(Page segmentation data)
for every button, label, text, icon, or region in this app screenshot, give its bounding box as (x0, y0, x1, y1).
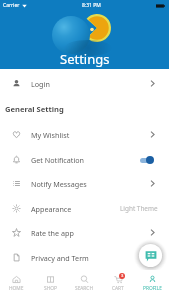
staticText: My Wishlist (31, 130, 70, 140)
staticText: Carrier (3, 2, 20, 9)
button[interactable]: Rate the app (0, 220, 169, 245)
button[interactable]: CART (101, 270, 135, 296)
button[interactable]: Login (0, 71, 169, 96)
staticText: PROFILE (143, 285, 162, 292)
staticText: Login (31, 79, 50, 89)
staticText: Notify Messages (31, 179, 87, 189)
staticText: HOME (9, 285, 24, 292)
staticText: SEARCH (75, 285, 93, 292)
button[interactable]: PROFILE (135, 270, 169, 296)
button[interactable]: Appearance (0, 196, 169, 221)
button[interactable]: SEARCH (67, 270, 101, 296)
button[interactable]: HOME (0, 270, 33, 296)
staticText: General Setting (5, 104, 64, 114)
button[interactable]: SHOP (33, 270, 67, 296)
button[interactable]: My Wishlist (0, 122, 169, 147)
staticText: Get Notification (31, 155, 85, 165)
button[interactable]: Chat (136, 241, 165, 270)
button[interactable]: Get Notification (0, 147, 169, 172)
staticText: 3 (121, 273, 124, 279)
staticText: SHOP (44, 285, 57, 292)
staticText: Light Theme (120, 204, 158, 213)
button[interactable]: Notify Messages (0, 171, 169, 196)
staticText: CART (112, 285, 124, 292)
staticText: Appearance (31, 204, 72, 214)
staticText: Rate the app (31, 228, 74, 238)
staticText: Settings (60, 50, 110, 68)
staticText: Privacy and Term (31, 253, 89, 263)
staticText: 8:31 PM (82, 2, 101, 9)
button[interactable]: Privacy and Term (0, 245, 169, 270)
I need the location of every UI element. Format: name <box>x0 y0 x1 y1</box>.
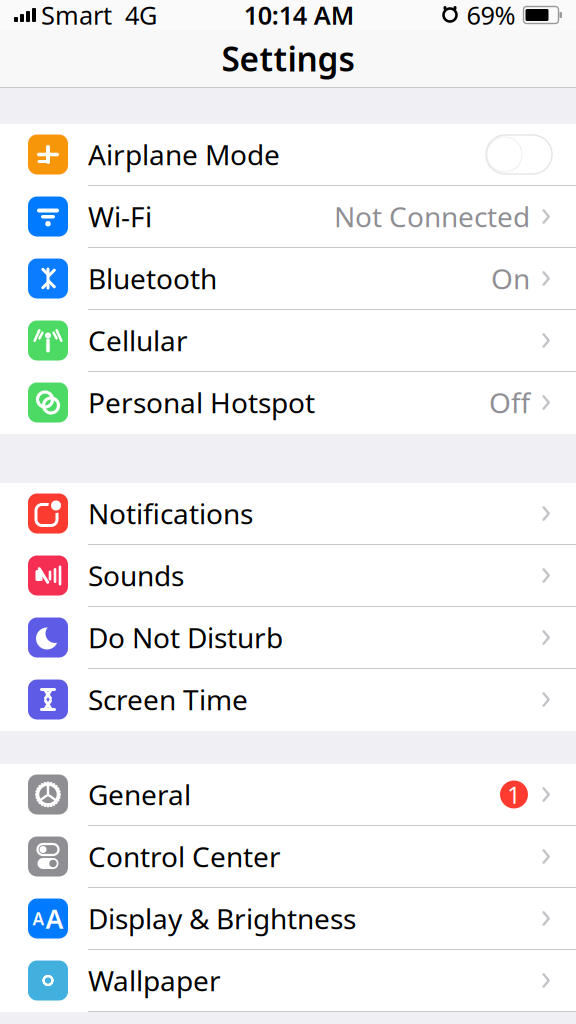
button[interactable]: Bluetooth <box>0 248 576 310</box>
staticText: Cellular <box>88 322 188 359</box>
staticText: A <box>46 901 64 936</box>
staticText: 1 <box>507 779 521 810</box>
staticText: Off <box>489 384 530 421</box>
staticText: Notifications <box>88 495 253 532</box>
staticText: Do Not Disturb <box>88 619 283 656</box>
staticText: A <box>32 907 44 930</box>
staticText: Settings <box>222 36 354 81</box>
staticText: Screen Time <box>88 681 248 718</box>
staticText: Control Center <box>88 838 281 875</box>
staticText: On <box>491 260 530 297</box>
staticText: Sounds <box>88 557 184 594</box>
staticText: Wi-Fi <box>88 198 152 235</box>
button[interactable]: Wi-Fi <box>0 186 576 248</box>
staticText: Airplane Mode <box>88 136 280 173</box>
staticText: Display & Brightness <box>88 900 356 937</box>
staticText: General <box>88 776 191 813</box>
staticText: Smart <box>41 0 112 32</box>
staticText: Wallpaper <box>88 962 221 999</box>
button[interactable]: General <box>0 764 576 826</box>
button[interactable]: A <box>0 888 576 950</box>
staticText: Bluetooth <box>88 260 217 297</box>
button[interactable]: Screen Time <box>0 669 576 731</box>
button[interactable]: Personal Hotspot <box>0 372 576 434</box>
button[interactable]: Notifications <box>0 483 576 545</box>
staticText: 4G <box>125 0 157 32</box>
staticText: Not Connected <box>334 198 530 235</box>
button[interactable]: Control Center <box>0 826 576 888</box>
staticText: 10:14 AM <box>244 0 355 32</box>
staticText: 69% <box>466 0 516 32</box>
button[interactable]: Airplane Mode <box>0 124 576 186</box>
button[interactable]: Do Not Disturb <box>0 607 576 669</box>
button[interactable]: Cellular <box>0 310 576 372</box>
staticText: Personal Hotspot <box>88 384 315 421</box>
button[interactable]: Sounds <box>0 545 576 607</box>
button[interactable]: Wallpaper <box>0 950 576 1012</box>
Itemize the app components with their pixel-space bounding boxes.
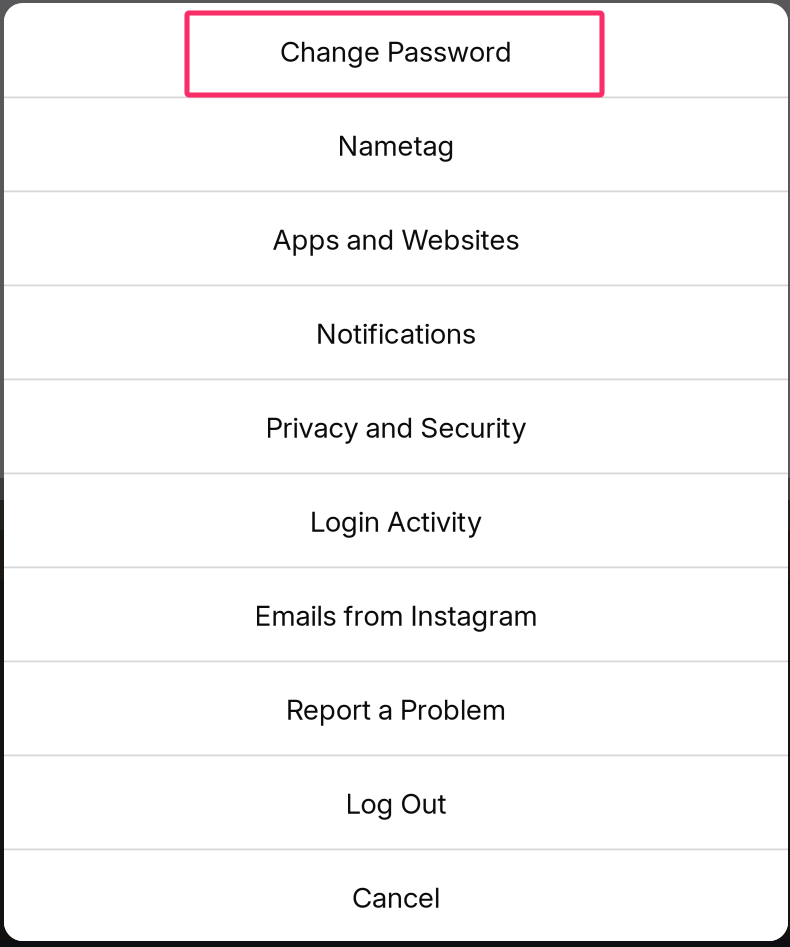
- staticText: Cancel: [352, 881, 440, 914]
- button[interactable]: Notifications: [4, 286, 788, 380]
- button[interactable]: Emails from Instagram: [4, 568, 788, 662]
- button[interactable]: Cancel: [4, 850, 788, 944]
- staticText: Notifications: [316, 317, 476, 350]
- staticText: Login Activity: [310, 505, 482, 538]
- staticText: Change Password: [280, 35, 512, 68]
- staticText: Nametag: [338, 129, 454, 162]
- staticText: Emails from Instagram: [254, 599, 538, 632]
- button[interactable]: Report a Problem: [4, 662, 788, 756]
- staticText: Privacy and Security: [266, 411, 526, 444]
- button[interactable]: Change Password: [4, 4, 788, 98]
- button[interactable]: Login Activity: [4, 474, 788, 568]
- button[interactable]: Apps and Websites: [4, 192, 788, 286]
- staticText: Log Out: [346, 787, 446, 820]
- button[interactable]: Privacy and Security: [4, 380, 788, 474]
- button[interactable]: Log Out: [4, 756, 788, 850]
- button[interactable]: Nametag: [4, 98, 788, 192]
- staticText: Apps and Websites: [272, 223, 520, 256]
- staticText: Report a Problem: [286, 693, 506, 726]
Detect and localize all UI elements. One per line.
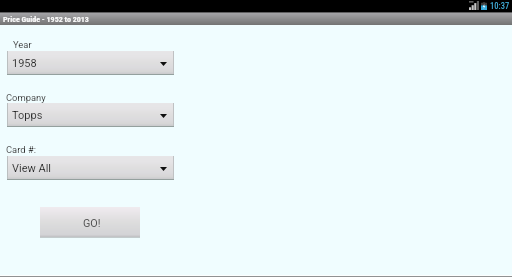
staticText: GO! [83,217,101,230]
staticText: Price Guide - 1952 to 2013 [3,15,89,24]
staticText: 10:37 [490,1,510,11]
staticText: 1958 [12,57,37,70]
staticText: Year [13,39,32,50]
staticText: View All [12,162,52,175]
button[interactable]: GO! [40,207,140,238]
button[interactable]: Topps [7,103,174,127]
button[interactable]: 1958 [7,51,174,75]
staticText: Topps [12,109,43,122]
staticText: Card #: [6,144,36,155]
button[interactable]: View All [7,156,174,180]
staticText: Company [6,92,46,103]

==

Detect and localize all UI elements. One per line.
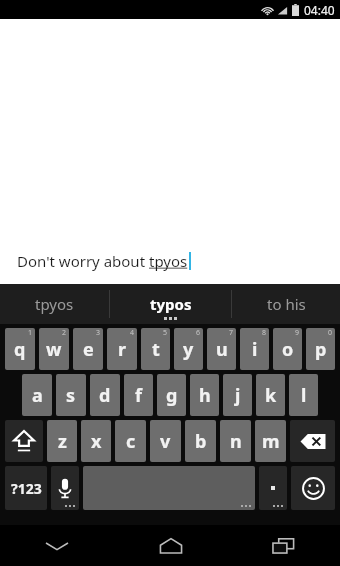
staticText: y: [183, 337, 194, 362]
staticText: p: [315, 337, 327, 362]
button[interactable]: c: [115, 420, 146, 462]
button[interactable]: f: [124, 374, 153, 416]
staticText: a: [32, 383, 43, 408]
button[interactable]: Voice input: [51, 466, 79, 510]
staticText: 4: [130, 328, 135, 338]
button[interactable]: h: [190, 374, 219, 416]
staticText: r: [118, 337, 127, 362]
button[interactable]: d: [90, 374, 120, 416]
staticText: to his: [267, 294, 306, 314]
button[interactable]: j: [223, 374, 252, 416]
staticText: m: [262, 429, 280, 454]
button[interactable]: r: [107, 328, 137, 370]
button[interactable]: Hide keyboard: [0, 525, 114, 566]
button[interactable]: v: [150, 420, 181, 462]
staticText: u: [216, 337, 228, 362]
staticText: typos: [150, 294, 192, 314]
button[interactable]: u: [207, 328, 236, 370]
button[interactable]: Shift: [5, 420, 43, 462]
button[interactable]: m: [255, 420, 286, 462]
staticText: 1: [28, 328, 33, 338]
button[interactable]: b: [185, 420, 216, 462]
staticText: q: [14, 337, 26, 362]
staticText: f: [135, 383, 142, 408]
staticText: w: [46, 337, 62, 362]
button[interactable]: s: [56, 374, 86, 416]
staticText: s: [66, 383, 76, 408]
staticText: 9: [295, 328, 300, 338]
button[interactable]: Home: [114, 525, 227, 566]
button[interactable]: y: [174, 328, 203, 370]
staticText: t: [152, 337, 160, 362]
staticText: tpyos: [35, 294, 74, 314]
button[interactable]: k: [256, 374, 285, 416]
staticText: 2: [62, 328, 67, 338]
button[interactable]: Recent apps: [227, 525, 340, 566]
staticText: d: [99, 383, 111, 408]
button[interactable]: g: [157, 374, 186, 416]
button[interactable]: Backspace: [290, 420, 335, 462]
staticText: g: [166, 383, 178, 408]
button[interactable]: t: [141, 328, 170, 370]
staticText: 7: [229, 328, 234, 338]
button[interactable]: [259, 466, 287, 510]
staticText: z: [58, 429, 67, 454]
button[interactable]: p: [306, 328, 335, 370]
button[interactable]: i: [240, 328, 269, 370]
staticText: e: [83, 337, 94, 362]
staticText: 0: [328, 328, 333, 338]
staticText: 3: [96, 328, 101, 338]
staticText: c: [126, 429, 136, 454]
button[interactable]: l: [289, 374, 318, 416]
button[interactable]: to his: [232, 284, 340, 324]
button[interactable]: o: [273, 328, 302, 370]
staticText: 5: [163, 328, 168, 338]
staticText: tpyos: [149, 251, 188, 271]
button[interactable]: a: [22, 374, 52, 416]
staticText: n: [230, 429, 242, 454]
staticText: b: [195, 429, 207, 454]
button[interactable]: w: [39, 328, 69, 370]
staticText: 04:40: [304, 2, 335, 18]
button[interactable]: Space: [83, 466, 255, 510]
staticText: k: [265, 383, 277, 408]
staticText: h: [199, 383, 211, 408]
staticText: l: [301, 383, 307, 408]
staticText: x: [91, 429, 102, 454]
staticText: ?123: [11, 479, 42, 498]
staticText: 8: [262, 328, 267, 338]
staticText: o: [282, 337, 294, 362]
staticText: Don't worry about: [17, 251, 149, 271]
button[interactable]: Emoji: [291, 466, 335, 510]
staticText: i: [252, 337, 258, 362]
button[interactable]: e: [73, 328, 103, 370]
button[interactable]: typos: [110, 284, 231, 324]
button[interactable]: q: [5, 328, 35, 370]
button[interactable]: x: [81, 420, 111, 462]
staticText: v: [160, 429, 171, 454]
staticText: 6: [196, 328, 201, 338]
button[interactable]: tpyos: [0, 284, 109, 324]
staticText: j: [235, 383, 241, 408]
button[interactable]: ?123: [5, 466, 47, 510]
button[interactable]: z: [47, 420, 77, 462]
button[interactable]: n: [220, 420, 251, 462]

==

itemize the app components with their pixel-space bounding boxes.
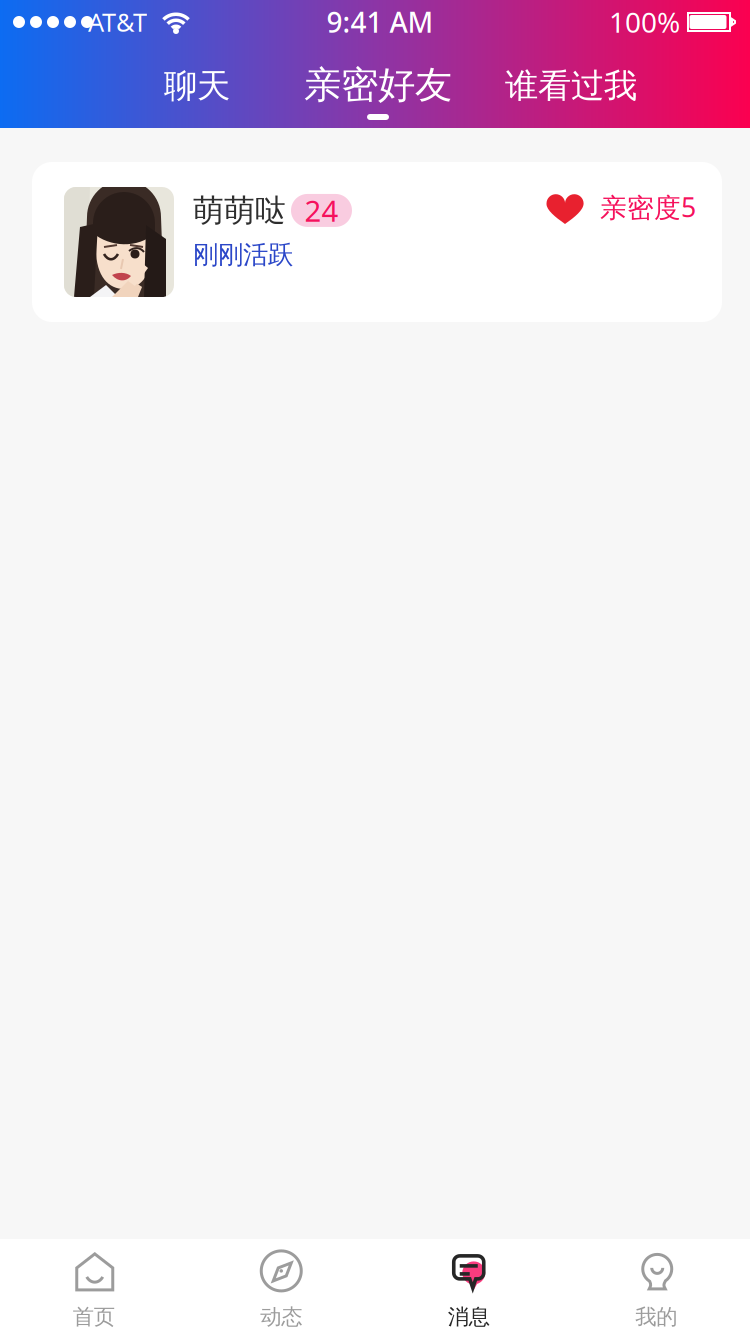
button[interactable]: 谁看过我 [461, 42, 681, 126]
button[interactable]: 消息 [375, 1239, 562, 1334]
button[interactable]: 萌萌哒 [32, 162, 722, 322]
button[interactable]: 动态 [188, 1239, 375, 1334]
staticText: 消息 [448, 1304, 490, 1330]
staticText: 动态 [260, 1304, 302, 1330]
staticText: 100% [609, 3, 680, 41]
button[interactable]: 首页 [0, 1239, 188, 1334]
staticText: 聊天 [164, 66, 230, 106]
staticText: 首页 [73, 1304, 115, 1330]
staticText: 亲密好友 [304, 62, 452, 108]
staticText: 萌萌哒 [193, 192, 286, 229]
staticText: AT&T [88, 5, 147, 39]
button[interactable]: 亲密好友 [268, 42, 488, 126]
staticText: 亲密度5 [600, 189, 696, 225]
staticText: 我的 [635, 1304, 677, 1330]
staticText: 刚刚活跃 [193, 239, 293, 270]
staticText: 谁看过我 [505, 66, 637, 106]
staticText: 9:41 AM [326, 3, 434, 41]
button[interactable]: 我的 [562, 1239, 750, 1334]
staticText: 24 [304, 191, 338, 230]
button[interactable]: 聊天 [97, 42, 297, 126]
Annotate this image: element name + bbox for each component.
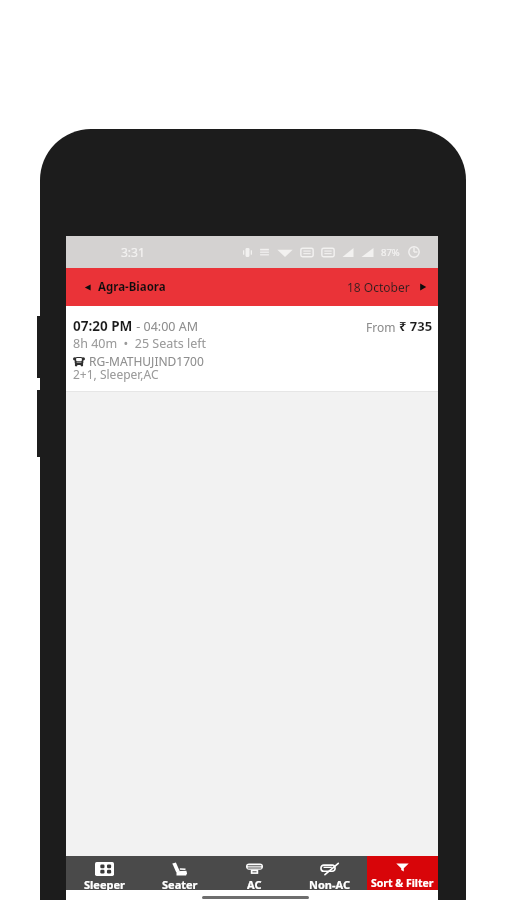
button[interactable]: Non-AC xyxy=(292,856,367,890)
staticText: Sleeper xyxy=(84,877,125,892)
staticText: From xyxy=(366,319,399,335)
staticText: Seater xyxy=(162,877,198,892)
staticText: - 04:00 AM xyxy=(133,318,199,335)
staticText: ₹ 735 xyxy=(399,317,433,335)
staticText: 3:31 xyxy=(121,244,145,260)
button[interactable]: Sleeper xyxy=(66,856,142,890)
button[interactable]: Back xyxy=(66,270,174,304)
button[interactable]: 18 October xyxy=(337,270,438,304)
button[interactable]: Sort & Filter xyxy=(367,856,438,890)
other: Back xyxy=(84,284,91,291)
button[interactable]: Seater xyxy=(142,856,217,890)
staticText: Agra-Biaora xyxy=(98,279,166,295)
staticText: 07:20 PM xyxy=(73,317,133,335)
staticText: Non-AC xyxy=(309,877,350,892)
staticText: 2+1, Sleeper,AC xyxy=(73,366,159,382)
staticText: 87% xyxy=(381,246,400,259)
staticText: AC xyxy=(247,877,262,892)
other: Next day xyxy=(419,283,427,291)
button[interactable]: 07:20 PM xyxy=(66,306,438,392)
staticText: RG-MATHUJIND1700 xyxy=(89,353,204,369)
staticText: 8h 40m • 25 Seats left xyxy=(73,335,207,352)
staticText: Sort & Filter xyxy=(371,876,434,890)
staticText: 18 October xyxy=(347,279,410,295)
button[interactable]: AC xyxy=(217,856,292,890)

• TASK DESCRIPTION: Looking at the entries above, copy out every line in which "boxes" occurs.

• RESPONSE FOR THIS EXERCISE:
Itemize the app components with their pixel-space bounding boxes.
itemize the app components with their pixel-space bounding boxes.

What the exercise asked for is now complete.